At this conference, the US Dollar was made the international reserve currency for the world financial system. The dollar would be backed by gold and could be exchanged for bullion at the price of $35 per ounce. (US citizens did not have that exchange privilege due to Roosevelt’s 1933 Executive Order 6102, which made it illegal for US citizens to own gold; this was repealed in 1975).
All other foreign currencies would be pegged to the dollar at fixed exchange rates.
The exchangeability of dollars for gold was credible because the US had 650,000 ounces (20.5 metric tonnes) of gold on deposit. In the early post war period, this arrangement worked fairly well, and the dollar was further supported because the US was the leading industrial nation; Japan and Germany’s economies had been devastated by the war.

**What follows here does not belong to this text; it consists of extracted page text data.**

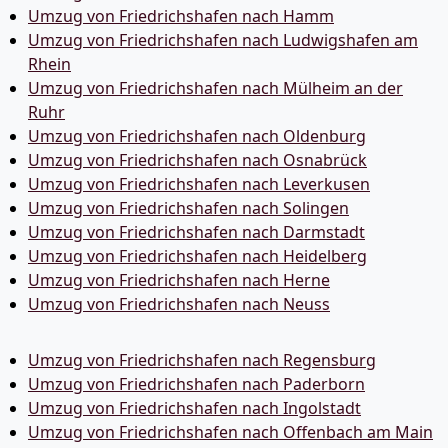
Umzug von Friedrichshafen nach Hamm
Umzug von Friedrichshafen nach Ludwigshafen am
Rhein
Umzug von Friedrichshafen nach Mülheim an der
Ruhr
Umzug von Friedrichshafen nach Oldenburg
Umzug von Friedrichshafen nach Osnabrück
Umzug von Friedrichshafen nach Leverkusen
Umzug von Friedrichshafen nach Solingen
Umzug von Friedrichshafen nach Darmstadt
Umzug von Friedrichshafen nach Heidelberg
Umzug von Friedrichshafen nach Herne
Umzug von Friedrichshafen nach Neuss
Umzug von Friedrichshafen nach Regensburg
Umzug von Friedrichshafen nach Paderborn
Umzug von Friedrichshafen nach Ingolstadt
Umzug von Friedrichshafen nach Offenbach am Main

From 1946-1957, US economic growth was solid, and the US Federal government was generally fiscally responsible and ran budget surpluses in 6 of those 11 years. Deficit years contained small deficits and only the Korean conflict spiked the annual deficit in 1953. Inflation was present in the late 1940’s and 1950’s, but the Fed kept interest rates in check through financial repression (yield curve control). The US dominated the world militarily. US economic growth was robust as returning GI’s started families, bought houses and cars.
The US was a net exporter with a positive balance of trade. There was a high level of trust in the dollar and its exchangeability for gold was a backstop.
1960s: Deficits Drive a “Run on Gold” and the Ultimate Failure of the London Gold Pool
However, the pot started to boil in the 1960’s with the US entering the Vietnam War, along with President Johnson’s “Great Society” social programs (welfare, Medicare, Medicaid). This spending was called “Guns and Butter” at the time and led to significant US Fiscal deficits.
The net result of these deficits, and the monetization (money printing) employed to finance them, was that foreign creditors began to doubt the value of the dollar as measured in gold terms. Thus, many of those creditors began to take the US up on its offer to exchange dollars for gold.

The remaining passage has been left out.